Stored data entries
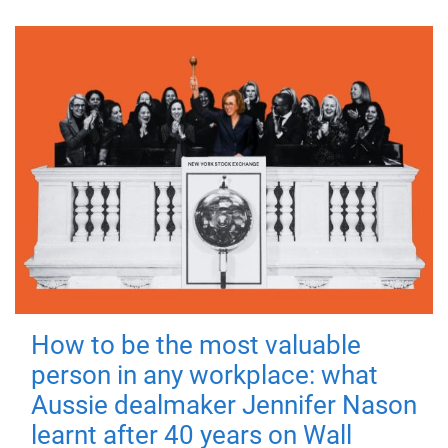
How to be the most valuable
person in any workplace: what
Aussie dealmaker Jennifer Nason
learnt after 40 years on Wall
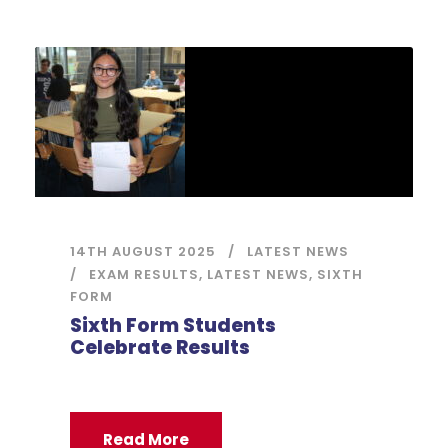
14TH AUGUST 2025
LATEST NEWS
EXAM RESULTS
,
LATEST NEWS
,
SIXTH
FORM
Sixth Form Students
Celebrate Results
Read More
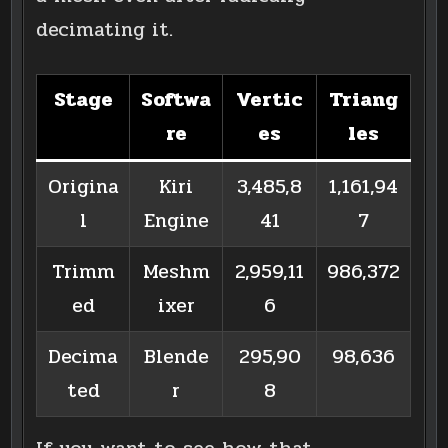
decimating it.
Stage
Softwa
Vertic
Triang
re
es
les
Origina
Kiri
3,485,8
1,161,94
l
Engine
41
7
Trimm
Meshm
2,959,11
986,372
ed
ixer
6
Decima
Blende
295,90
98,636
ted
r
8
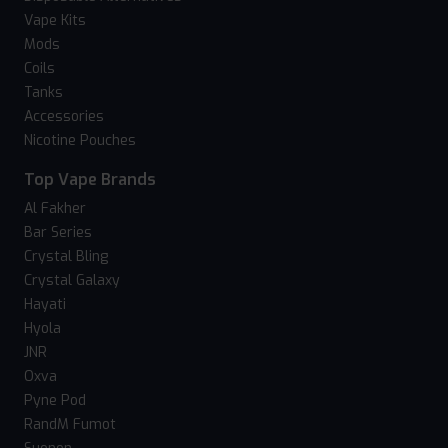
Vape Kits
Mods
Coils
Tanks
Accessories
Nicotine Pouches
Top Vape Brands
Al Fakher
Bar Series
Crystal Bling
Crystal Galaxy
Hayati
Hyola
JNR
Oxva
Pyne Pod
RandM Fumot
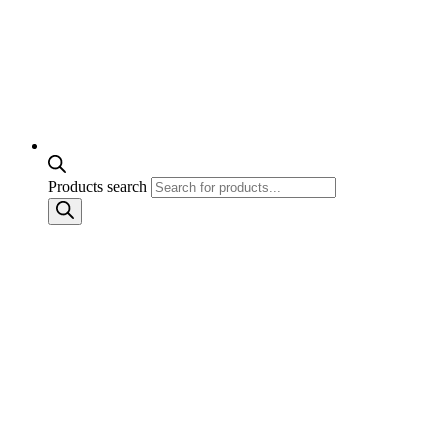
Products search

### Task to complete:
For this exercise, return the data above exactly and leave every picture out.

### Solution to this problem:
How to be the most valuable
person in any workplace: what
Aussie dealmaker Jennifer Nason
learnt after 40 years on Wall
14TH AUGUST 2025
LATEST NEWS
EXAM RESULTS
,
LATEST NEWS
,
SIXTH
FORM
Sixth Form Students
Celebrate Results
Read More
decimating it.
Stage
Softwa
Vertic
Triang
re
es
les
Origina
Kiri
3,485,8
1,161,94
l
Engine
41
7
Trimm
Meshm
2,959,11
986,372
ed
ixer
6
Decima
Blende
295,90
98,636
ted
r
8
Vape Kits
Mods
Coils
Tanks
Accessories
Nicotine Pouches
Top Vape Brands
Al Fakher
Bar Series
Crystal Bling
Crystal Galaxy
Hayati
Hyola
JNR
Oxva
Pyne Pod
RandM Fumot
Products search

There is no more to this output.